Я очнулся от своих мыслей и увидел: кафе опустело. Скульптор Штарк посерел лицом от количества выпитого коньяка. Лицо отца разрумянилось, словно впереди не порог смерти, а преддверие чего-то, полного ликующего отчаяния. Ко мне подошла официантка:
— Не устал, мой милый?
— Нет.
— Какой ты счастливый, что твои родители берут тебя и в веселые места. Ты меня когда-нибудь вспомнишь?
— Конечно, вспомню.
— Эльза мое имя. Я, наверное, буду здесь еще работать. Твои родители очень симпатичные люди.
Странно. Никто не помешал этому разговору. Отец глядел на меня с явным удовольствием, оттого что я уже способен не стесняясь вести подобные беседы.
Мама встала с места со словами: ”Времени четыре утра”. Я подивился такой ее деловитости в этот час.
Бульвар и ближние поля затянуло плотным туманом. В потемках шарили блуждающие огни. Мама повела нас на станцию кратчайшим путем. Тут я вспомнил долгое ночное странствие, когда мы везли тетю Терезу в санаторий, только тогда было лето, светлое и не омраченное.
Возле буфета теперь было пусто. Сквозь два его запертых грязных оконца виднелся беспорядок внутри: стаканы и бутылки.
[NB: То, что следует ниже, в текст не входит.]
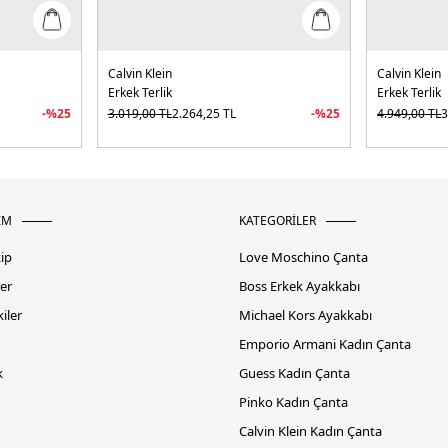
Calvin Klein
Calvin Klein
Erkek Terlik
Erkek Terlik
-%
25
3.019,00
TL
2.264,25
TL
-%
25
4.949,00
TL
3
İM
KATEGORİLER
kip
Love Moschino Çanta
er
Boss Erkek Ayakkabı
iler
Michael Kors Ayakkabı
Emporio Armani Kadın Çanta
k
Guess Kadın Çanta
Pinko Kadın Çanta
Calvin Klein Kadın Çanta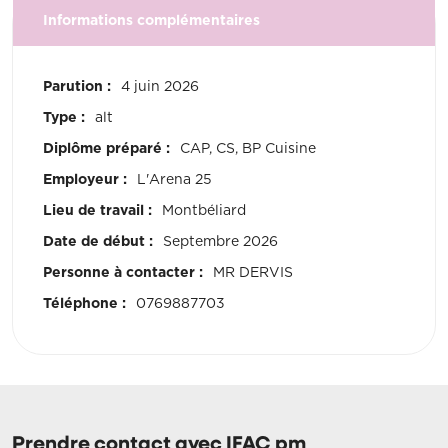
Informations complémentaires
Parution :
4 juin 2026
Type :
alt
Diplôme préparé :
CAP, CS, BP Cuisine
Employeur :
L'Arena 25
Lieu de travail :
Montbéliard
Date de début :
Septembre 2026
Personne à contacter :
MR DERVIS
Téléphone :
0769887703
Prendre contact avec IFAC pm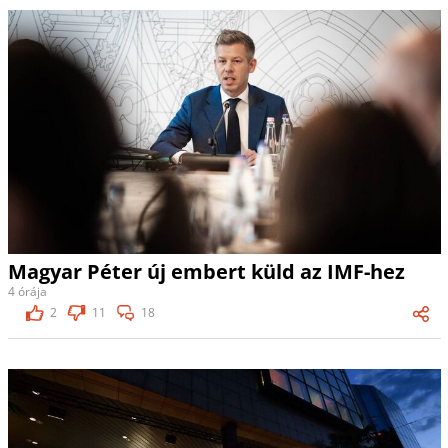
Magyar Péter új embert küld az IMF-hez
4 órája
2
11
18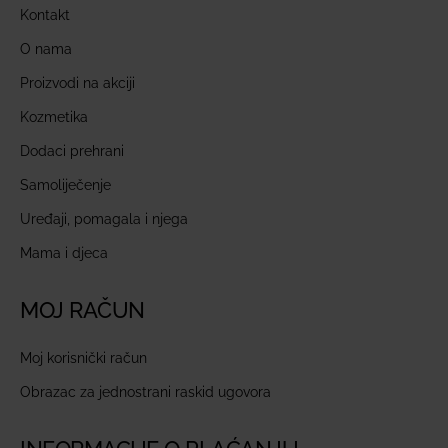
Kontakt
O nama
Proizvodi na akciji
Kozmetika
Dodaci prehrani
Samoliječenje
Uređaji, pomagala i njega
Mama i djeca
MOJ RAČUN
Moj korisnički račun
Obrazac za jednostrani raskid ugovora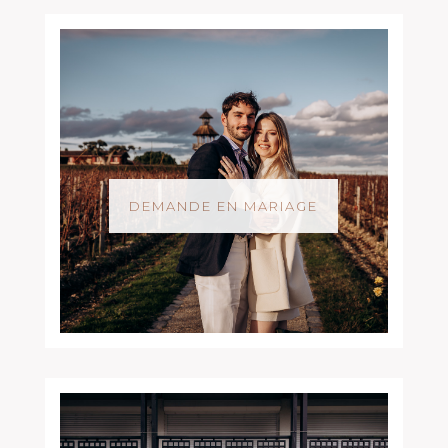
DEMANDE EN MARIAGE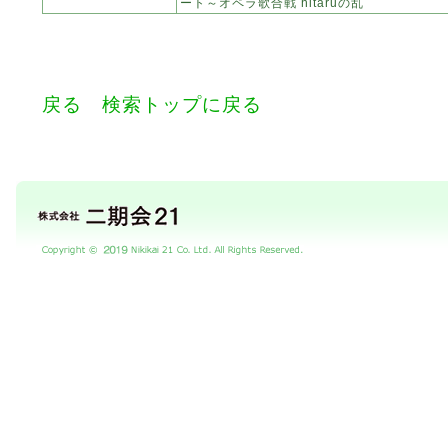
ート～オペラ歌合戦 hitaruの乱
戻る
検索トップに戻る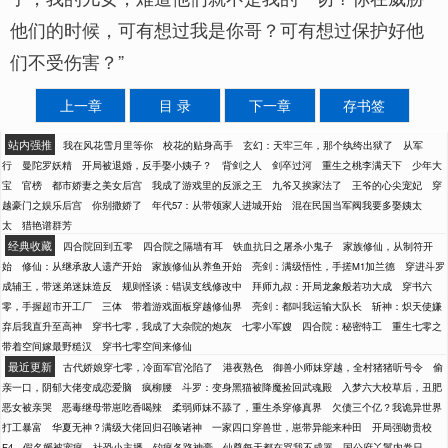
他们的时候，可有想过我是你哥？可有想过保护好他
们不受伤害？”
上一章
目 录
下一章
存书签
站内强推
我在风花雪月里等你
校花的贴身高手
玄幻：天牢三年，那个纨绔出狱了
从军
行
曼陀罗妖精
开局被退婚，反手娶小姨子？
背剑之人
剑卒过河
重生之桃李满天下
少年大
宝
官榜
都市娇妻之美女后宫
我成了游戏里的反派之王
九爷又挨家法了
王爷的心尖宠妃
穿
越豪门之娱乐后宫
你别撒娇了
年代57：从带领家人进城开始
混在民国当军阀我要多娶姨太
太
猎艳谱群芳
经典收藏
四合院回到五零
四合院之隔墙有耳
铁血抗日之屠杀小鬼子
家族修仙，从制符开
始
修仙：从继承敌人遗产开始
家族修仙从养鱼开始
亮剑：满级悟性，手搓M1加兰德
穿进斗罗
成辅王，带迷弟迷妹造反
规则怪谈：错误支线修改中
拜师九叔：开局龙象般若功大成
穿书六
零，手握超市开工厂
三体
带着游戏面板穿越修仙界
亮剑：都叫我运输大队长
斩神：炽天使嫌
弃后我直升至高神
穿书七零，我成了大杂院的炮灰
七零小军嫂
四合院：秘密特工
重生七零之
带着空间嫁最野糙汉
穿书七零空间来修仙
最近更新
古代娇娘穿七零，冷面军官沦陷了
港夜熟色
御兽小师妹穿越，全村猪猪听号令
偷
亲一口，阴郁大佬变成恋爱脑
疯柳腰
斗罗：变身黑猫被降魔捡回武魂殿
入梦六大校草后，丑肥
恶女被亲哭
恶毒继母带崽吃香喝辣
柔弱师妹不舔了，重生杀穿修真界
欠债三个亿？我诡异世界
打工暴富
华夏无神？满级大佬回归召唤诸神
一家四口穿兽世，崽带异能来种田
开局强吻贵校
F4，假名媛被宠疯
社恐小主播，钓疯各路神豪
仙尊每天都在骂我不成器
国公府丫鬟内卷日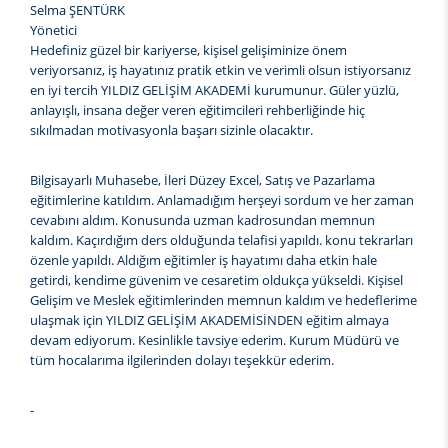
Selma ŞENTÜRK
Yönetici
Hedefiniz güzel bir kariyerse, kişisel gelişiminize önem
veriyorsanız, iş hayatınız pratik etkin ve verimli olsun istiyorsanız
en iyi tercih YILDIZ GELİŞİM AKADEMİ kurumunur. Güler yüzlü,
anlayışlı, insana değer veren eğitimcileri rehberliğinde hiç
sıkılmadan motivasyonla başarı sizinle olacaktır.
Bilgisayarlı Muhasebe, İleri Düzey Excel, Satış ve Pazarlama
eğitimlerine katıldım. Anlamadığım herşeyi sordum ve her zaman
cevabını aldım. Konusunda uzman kadrosundan memnun
kaldım. Kaçırdığım ders olduğunda telafisi yapıldı. konu tekrarları
özenle yapıldı. Aldığım eğitimler iş hayatımı daha etkin hale
getirdi, kendime güvenim ve cesaretim oldukça yükseldi. Kişisel
Gelişim ve Meslek eğitimlerinden memnun kaldım ve hedeflerime
ulaşmak için YILDIZ GELİŞİM AKADEMİSİNDEN eğitim almaya
devam ediyorum. Kesinlikle tavsiye ederim. Kurum Müdürü ve
tüm hocalarıma ilgilerinden dolayı teşekkür ederim.
-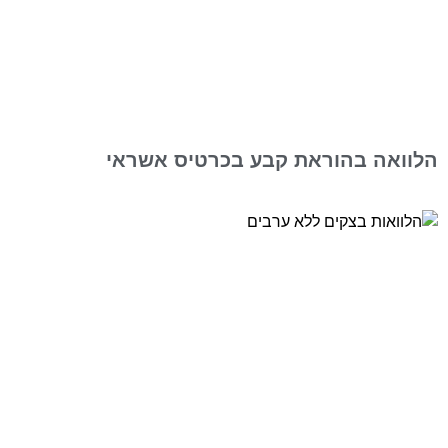
הלוואה בהוראת קבע בכרטיס אשראי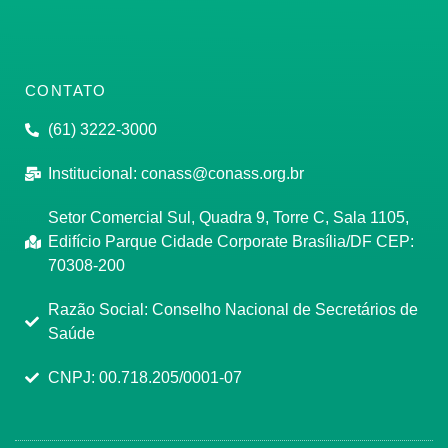
CONTATO
(61) 3222-3000
Institucional:
conass@conass.org.br
Setor Comercial Sul, Quadra 9, Torre C, Sala 1105,
Edifício Parque Cidade Corporate Brasília/DF CEP:
70308-200
Razão Social: Conselho Nacional de Secretários de
Saúde
CNPJ: 00.718.205/0001-07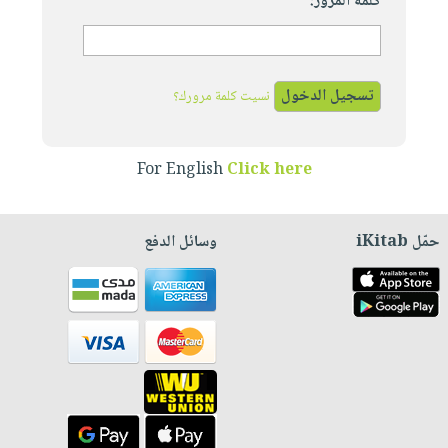
كلمة المرور:
نسيت كلمة مرورك؟
For English
Click here
حمّل iKitab
وسائل الدفع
— Где поезд? — мощно закричал скульптор Штарк. Коньяк, как видно, зарядил его голос.
Ответа не последовало. На мамином лице расплылась невнятная улыбка. Словно не моя мама, а одна из несчастных женщин, обремененных детьми, настолько привычная к болям, что новая боль лишь слегка кривит ей губы.
— Где поезд, кондуктор? — снова загремел Штарк.
Кондуктор высунул голову из окошка своего наблюдательного пункта:
— С чего вам в голову взбрело прийти так поздно?
— Нам сказали, что в пять здесь проходит товарный. Разгружать будут или грузить?
— Поезд товарный, а не пассажирский.
От странной уверенности скульптора Штарка у нас исправилось настроение. Почти ночная авантюра — если б не мамино лицо.
В пять утра пришел поезд. Штарк вскарабкался к машинисту и рассказал ему, что наша родственница, тетя Тереза, родственница близкая и молодая, умерла ночью в монастыре св. Петра. Он говорил громко, выделяя каждое слово, чтобы его можно было услышать за шумом пара. Вниз это слетало, как жестокая декларация. Перемазанный сажей, усталый машинист в разговоры пускаться не стал, только вымолвил:
— На вашу ответственность.
— Садитесь! — скомандовал Штарк.
Мы еще взбирались по сходням, как подошел один из проводников и остановил нас. Штарк сначала попробовал растолковать, сдержанно, почти шепотом, что речь о семье, которая находится в трауре и которую постигло несчастье — умерла в монастыре св. Петра одна из самых близких и молодых родственниц. Известие об этом пришло лишь несколько часов назад.